Senior I El Cor Brutal – El Poder Del Voler (Malatesta Records)

A veces es jodido vivir en este país: si cantas a las flores y a la vecina de enfrente, palo por vivir en una realidad paralela; si cantas al cambio y al despertar social, palo por populista y oportunista. Pero no. Hace tiempo ya que nos sobran evasores y nos falta gente que podamos mirar a los ojos en la calle. Miquel Àngel Landete es uno de esos. No de ahora, lo ha sido siempre (no faltan ejemplos entre “Himne regeneracional” o “València, eres una puta”, ayer (2009), y “El cel de les Illes Caiman”, hoy); lo que ocurre es que hay quien lo descubre hoy porque ya nos han puesto a casi todos a la misma altura.

El Poder del Voler es un hijo de estos días. Y no sólo por el cariz de unas letras que, recitadas en Twitter, te granjearían la visita del mismo ministro del Interior y la Virgen del Amor en plena campaña de limpieza de “indeseables”. En tiempos en los que las sillas empiezan a moverse, bien porque alguien las sacude, bien por la putrefacción de la madera que las sostiene, Senior i El Cor Brutal también se mueve; El Poder del Voler cambia la americana y lo acústico de València, Califòrnia (2013) por el pop-rock de raíz noventera y, claro, la electricidad. Un cambio más de 2014.

Cuando todo acabe y todo vuelva a empezar, pocos discos habrán sido tan hijos de un tiempo como El Poder del Voler.

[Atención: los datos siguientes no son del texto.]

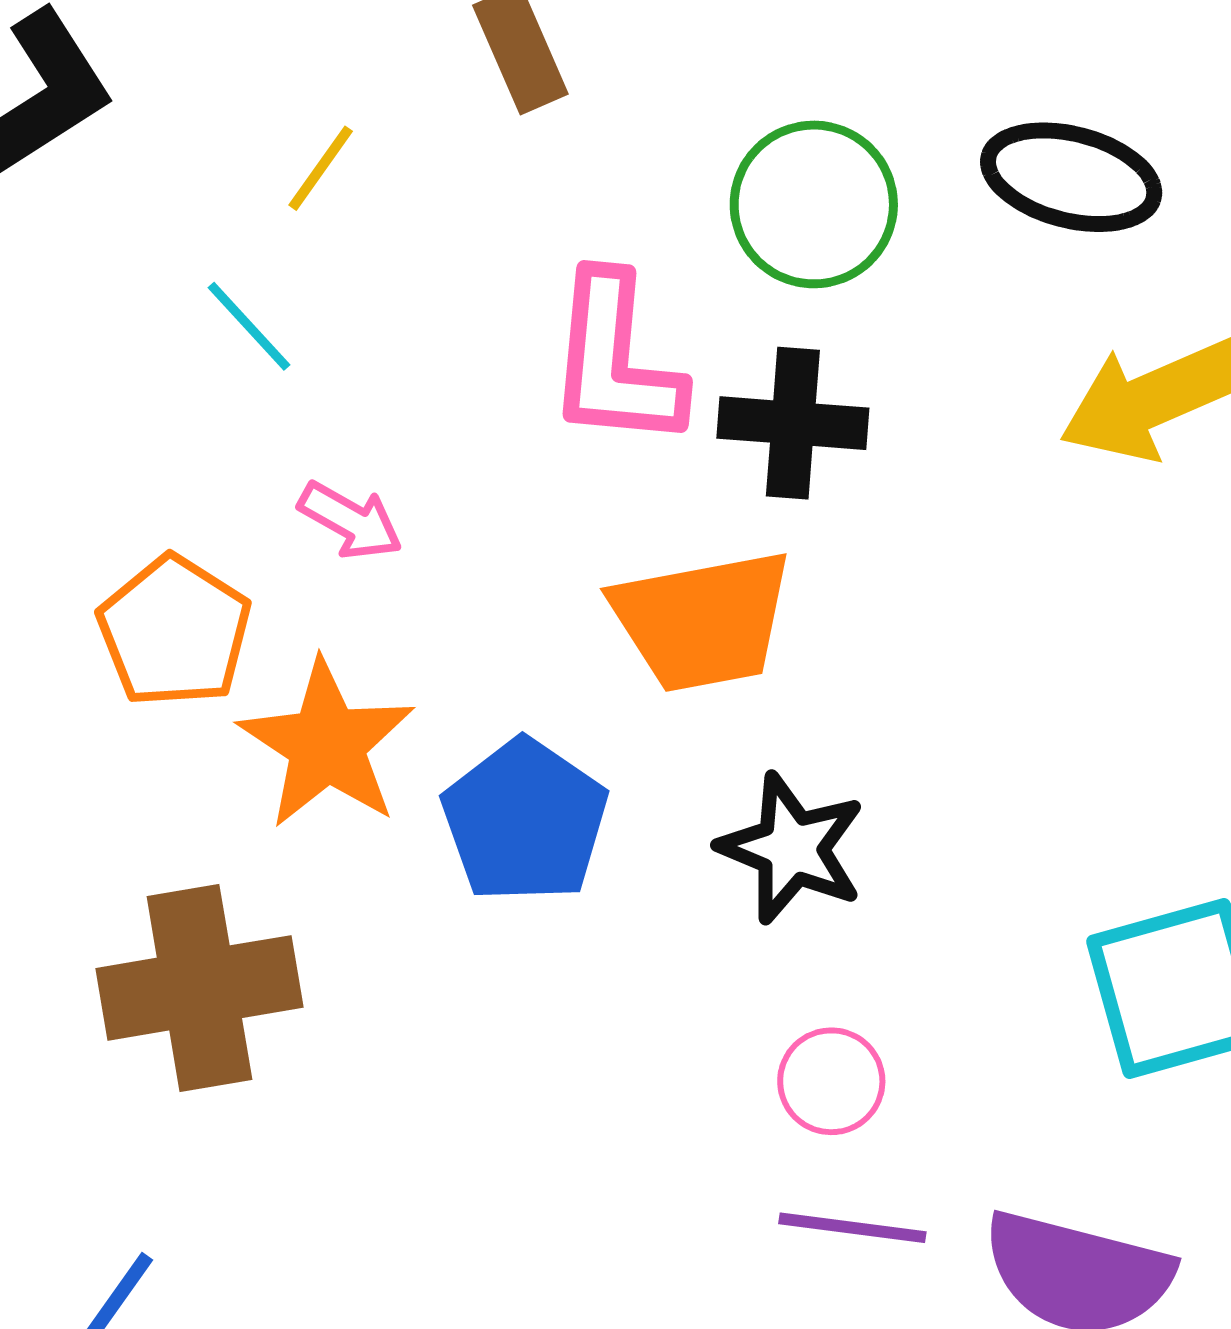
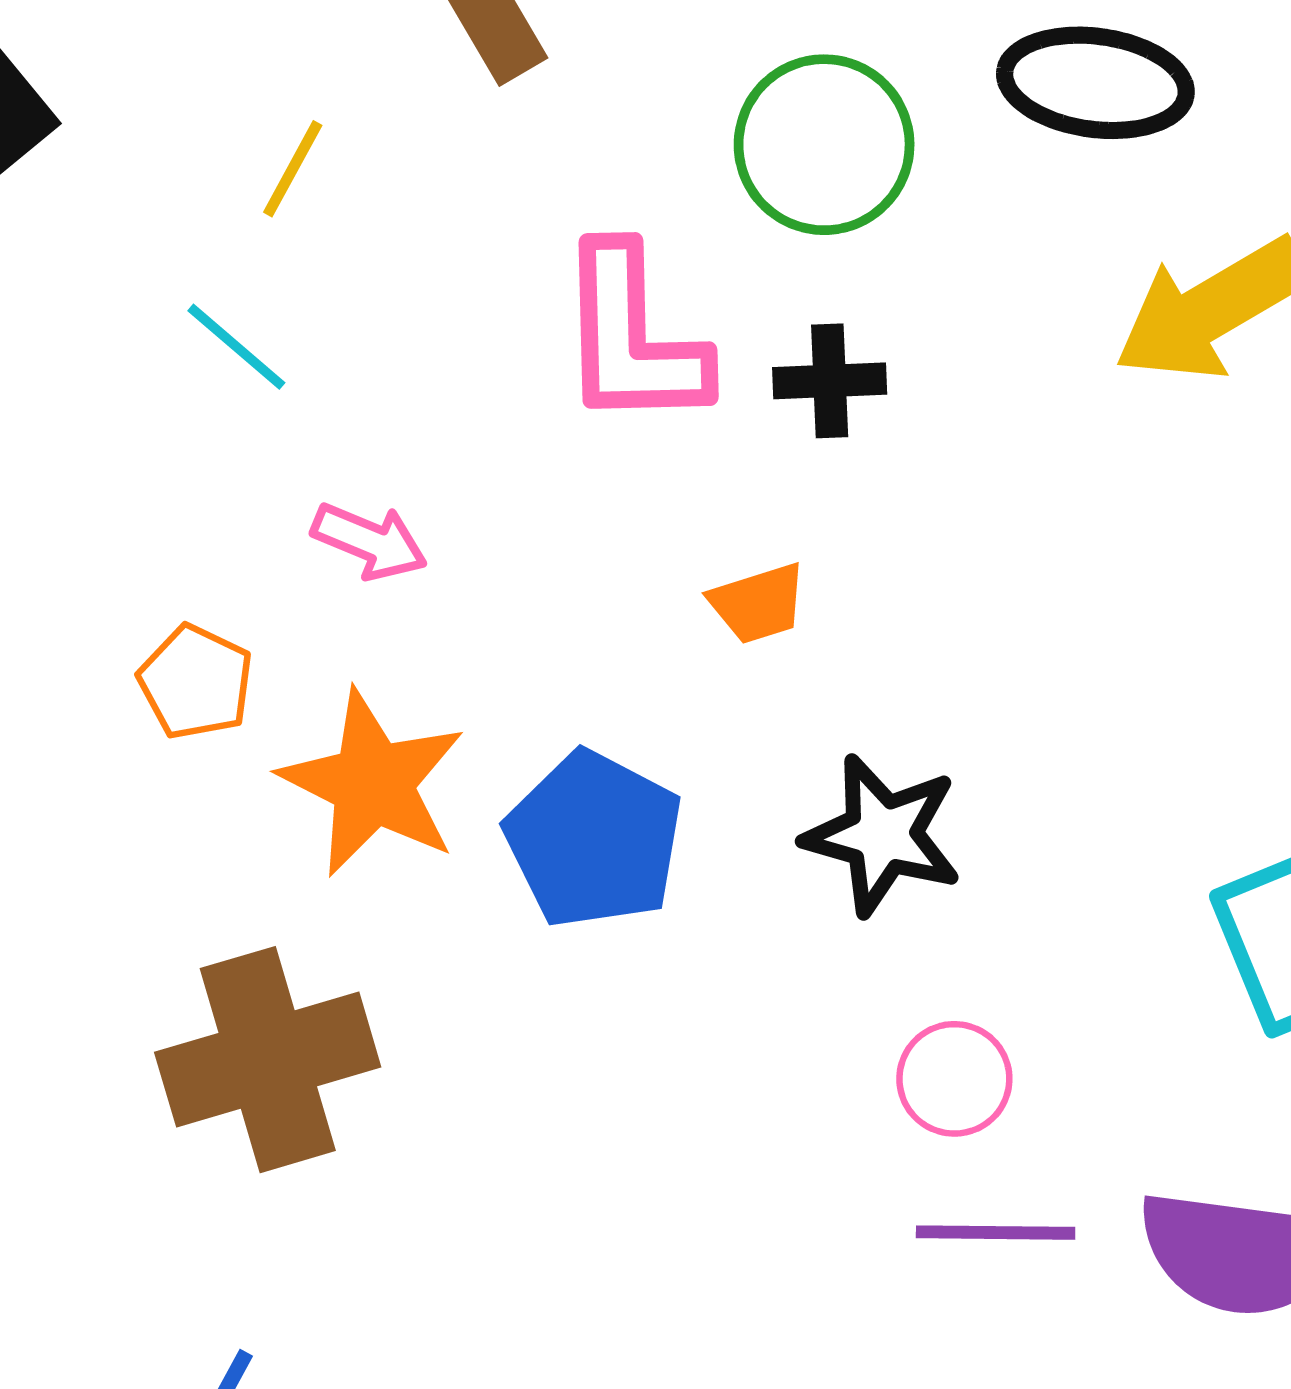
black cross: (793, 423) -> (830, 381), size x0.7
orange trapezoid: (702, 621) -> (758, 603), size x0.5
orange pentagon: (174, 631) -> (196, 682), size x0.7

Electrificado parece más agresivo, y quizá lo sea porque hoy todo lo es más que ayer, pero el de este año sólo es un capítulo más de la historia que Landete empezó hace tiempo, y que tiene su raíz en su propia concepción del amor; un amor disparado al aire y atomizado, que vale tanto para la vecina del primer párrafo como para la gente que se agolpa en las plazas públicas. El Poder del Voler es el acto de amor de Landete, el mismo del que habla en “Actes d’amor”, una perla del sacrificio por “los que todavía están por venir”, a quienes dedica el disco (“piensa en tus nietos, tan jóvenes y ya no pueden elegir nada, condenados a la negación“).

Mitad manual de supervivencia sentimental colectiva para unos (“Actes d’amor”, “Tancs”, “Lapido X”, “Una nova política”), mitad libro de las revelaciones para otros (la reinterpretada “La bomba de plaer”, “El cel de les Illes Caiman”, “Els professionals”, “El poder del voler”), El Poder del Voler habría de ser la banda sonora de mucho de lo que aún tiene que pasar (“hui en dia les metáfores no son suficient“). Una excelente colección de canciones a ras de suelo entre las que se cuelan las nubes de “Roselleta”, una bonita adaptación de la “Caroleena” de Eef Barzelay.